# The problem:
Each line below that contains "Altın" should be counted. Give only the total.

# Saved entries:
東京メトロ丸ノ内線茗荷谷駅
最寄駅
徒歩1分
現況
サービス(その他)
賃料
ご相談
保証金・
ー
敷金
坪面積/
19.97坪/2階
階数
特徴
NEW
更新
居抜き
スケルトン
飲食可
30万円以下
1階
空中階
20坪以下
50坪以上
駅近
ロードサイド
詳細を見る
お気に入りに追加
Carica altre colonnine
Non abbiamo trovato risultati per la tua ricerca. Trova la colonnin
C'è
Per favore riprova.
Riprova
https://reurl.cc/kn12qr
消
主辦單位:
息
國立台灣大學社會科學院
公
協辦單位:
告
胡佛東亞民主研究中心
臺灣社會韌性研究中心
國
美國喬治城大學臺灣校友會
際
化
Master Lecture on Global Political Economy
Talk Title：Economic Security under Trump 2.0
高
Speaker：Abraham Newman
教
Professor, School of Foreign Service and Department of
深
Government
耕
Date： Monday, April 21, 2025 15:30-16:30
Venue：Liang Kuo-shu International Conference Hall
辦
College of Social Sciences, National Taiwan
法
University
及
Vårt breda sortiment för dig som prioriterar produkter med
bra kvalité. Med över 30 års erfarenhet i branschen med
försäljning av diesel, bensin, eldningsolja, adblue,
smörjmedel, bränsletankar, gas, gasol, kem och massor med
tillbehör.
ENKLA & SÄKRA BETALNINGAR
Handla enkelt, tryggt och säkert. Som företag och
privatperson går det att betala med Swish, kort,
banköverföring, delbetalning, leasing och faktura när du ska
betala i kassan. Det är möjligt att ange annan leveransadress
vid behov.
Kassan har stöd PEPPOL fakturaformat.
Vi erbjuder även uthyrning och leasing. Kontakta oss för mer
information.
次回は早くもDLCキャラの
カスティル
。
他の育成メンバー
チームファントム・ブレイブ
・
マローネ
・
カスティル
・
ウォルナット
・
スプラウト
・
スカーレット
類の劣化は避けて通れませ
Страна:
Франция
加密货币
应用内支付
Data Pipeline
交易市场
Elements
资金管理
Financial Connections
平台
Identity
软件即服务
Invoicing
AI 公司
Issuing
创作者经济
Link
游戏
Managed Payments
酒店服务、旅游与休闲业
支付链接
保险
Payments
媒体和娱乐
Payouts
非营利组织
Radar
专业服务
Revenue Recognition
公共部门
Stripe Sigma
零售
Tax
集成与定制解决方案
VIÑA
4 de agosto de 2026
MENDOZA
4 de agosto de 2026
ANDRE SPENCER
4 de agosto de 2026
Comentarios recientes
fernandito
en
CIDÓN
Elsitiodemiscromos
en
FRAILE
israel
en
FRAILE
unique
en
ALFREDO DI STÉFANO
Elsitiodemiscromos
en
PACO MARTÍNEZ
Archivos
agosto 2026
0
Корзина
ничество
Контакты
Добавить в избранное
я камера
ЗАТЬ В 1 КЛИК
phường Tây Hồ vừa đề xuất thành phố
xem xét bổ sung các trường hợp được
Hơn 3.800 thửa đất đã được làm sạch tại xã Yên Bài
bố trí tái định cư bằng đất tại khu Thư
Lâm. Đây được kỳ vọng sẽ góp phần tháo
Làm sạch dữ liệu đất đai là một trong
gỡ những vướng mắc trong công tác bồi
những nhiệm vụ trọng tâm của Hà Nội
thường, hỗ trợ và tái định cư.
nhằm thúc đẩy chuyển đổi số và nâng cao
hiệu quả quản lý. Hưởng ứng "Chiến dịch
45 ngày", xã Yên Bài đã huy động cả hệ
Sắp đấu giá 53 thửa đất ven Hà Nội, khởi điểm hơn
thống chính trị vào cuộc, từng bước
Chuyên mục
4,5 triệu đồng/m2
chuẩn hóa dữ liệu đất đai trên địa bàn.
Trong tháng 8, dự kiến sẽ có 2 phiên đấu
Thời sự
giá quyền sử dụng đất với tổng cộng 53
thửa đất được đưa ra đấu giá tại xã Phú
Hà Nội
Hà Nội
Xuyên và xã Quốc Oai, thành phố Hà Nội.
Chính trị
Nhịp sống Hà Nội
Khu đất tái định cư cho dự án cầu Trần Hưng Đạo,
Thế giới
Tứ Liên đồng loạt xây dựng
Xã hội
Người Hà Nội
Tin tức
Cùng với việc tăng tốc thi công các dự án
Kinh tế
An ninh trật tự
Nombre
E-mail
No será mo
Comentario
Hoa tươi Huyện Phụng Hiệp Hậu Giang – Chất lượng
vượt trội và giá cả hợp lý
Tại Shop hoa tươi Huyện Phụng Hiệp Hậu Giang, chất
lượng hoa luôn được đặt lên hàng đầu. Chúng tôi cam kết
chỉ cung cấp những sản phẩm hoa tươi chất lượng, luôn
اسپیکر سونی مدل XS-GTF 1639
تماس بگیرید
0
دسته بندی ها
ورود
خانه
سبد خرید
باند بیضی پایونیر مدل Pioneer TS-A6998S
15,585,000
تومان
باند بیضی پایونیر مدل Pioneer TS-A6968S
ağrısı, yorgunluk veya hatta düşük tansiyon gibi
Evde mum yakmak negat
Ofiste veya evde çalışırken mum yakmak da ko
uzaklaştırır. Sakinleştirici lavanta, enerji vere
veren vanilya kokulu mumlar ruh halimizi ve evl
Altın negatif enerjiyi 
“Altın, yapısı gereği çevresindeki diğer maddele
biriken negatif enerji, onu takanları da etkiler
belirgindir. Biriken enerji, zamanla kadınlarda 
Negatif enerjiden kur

# Solution to the problem:
2